Moving from VVT to the L-world value types (LWVT)

Frederic Parain frederic.parain at oracle.com
Tue Jan 23 21:25:06 UTC 2018


Hi John,

thank you for the detailed feedback.

The Q-descriptor is not a fundamental part of the proposal, it is just an unsatisfying
way for class files to express their expectations regarding types they think are value
class types (to differentiate them from object class types). Q-descriptors provide this
information but have drawbacks like the signature matching issue.
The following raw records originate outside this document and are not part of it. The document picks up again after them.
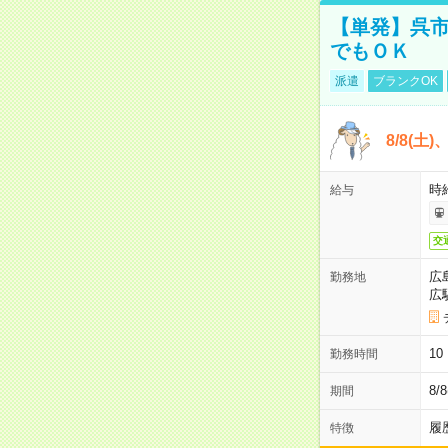
【単発】呉市
でもＯＫ
派遣
ブランクOK
8/8(土
時給
給与
交
広
勤務地
広
1
勤務時間
8/
期間
履
特徴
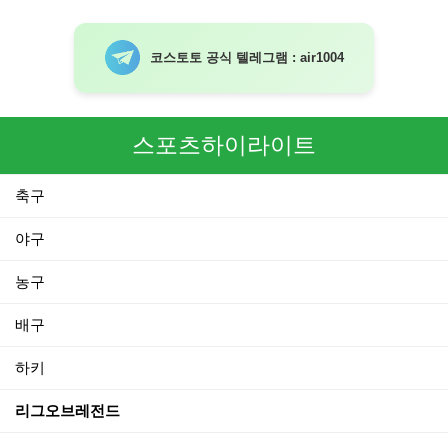
코스토토 공식 텔레그램 : air1004
스포츠하이라이트
축구
야구
농구
배구
하키
리그오브레전드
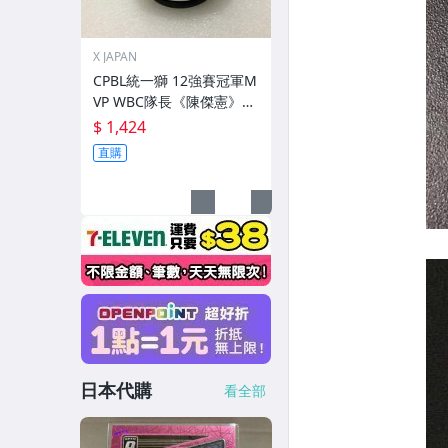
X JAPAN
CPBL統一獅 12強賽冠軍M
VP WBC隊長《陳傑憲》親
筆簽名球。一般空白簽名
$ 1,424
棒球上.1
直購
日本代購
看全部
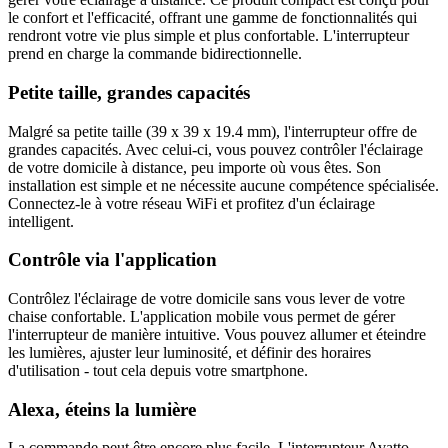
le confort et l'efficacité, offrant une gamme de fonctionnalités qui
rendront votre vie plus simple et plus confortable. L'interrupteur
prend en charge la commande bidirectionnelle.
Petite taille, grandes capacités
Malgré sa petite taille (39 x 39 x 19.4 mm), l'interrupteur offre de
grandes capacités. Avec celui-ci, vous pouvez contrôler l'éclairage
de votre domicile à distance, peu importe où vous êtes. Son
installation est simple et ne nécessite aucune compétence spécialisée.
Connectez-le à votre réseau WiFi et profitez d'un éclairage
intelligent.
Contrôle via l'application
Contrôlez l'éclairage de votre domicile sans vous lever de votre
chaise confortable. L'application mobile vous permet de gérer
l'interrupteur de manière intuitive. Vous pouvez allumer et éteindre
les lumières, ajuster leur luminosité, et définir des horaires
d'utilisation - tout cela depuis votre smartphone.
Alexa, éteins la lumière
La commande peut être encore plus facile. L'interrupteur Avatto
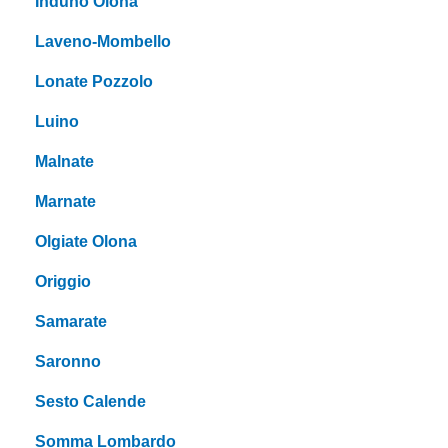
Induno Olona
Laveno-Mombello
Lonate Pozzolo
Luino
Malnate
Marnate
Olgiate Olona
Origgio
Samarate
Saronno
Sesto Calende
Somma Lombardo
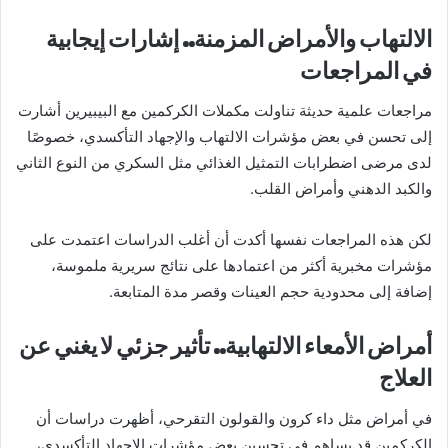
الالتهاب والأمراض المزمنة.. إشارات إيجابية
في المراجعات
مراجعات علمية حديثة تناولت مكملات الكركمين مع البيبيرين أشارت
إلى تحسن في بعض مؤشرات الالتهاب والإجهاد التأكسدي، خصوصًا
لدى مرضى اضطرابات التمثيل الغذائي مثل السكري من النوع الثاني
والكبد الدهني وأمراض القلب.
لكن هذه المراجعات نفسها أكدت أن أغلب الدراسات اعتمدت على
مؤشرات مخبرية أكثر من اعتمادها على نتائج سريرية ملموسة،
إضافة إلى محدودية حجم العينات وقصر مدة المتابعة.
أمراض الأمعاء الالتهابية.. تأثير جزئي لا يغني عن
العلاج
في أمراض مثل داء كرون والقولون التقرحي، أظهرت دراسات أن
الكركمين قد يساهم في تحسين بعض مؤشرات الإجهاد التأكسدي،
Remi’s proposal is appealing because it avoids the signature matching issue.
An attribute is not the most convenient data structure for the JVM, but we can
record the information elsewhere in our meta-data. However, it seems more
brittle because the attribute can easily omitted, unless we make it mandatory
after a given class file format number, with a slightly different syntax where all
classes named in the class files have to be listed, so it can be verified. For
older class file format, the attribute would be absent and all classes are assumed
to be object classes.

We had two brainstorming sessions. yesterday and this morning, trying to figure
out what would be the consequences of having only L-descriptors, with class
files having different assumptions regarding the real nature of a type (object class
or value class), either in the case of VBC migration or simply because of separate
compilation. Some issues are related to the calling/returning conventions for the
JIT compiled code. Some others issues are related to the class loader constraints,
and the fact that a class with the wrong assumption regarding the nature of a class
might prevent the real class from being loaded. The case where a class expects
a Value Based Class (object class type) and the class is in fact a migrated value
class seems to be OK. The case where a class expects a value class, but the
class loader loads an object class seems much more problematic to us.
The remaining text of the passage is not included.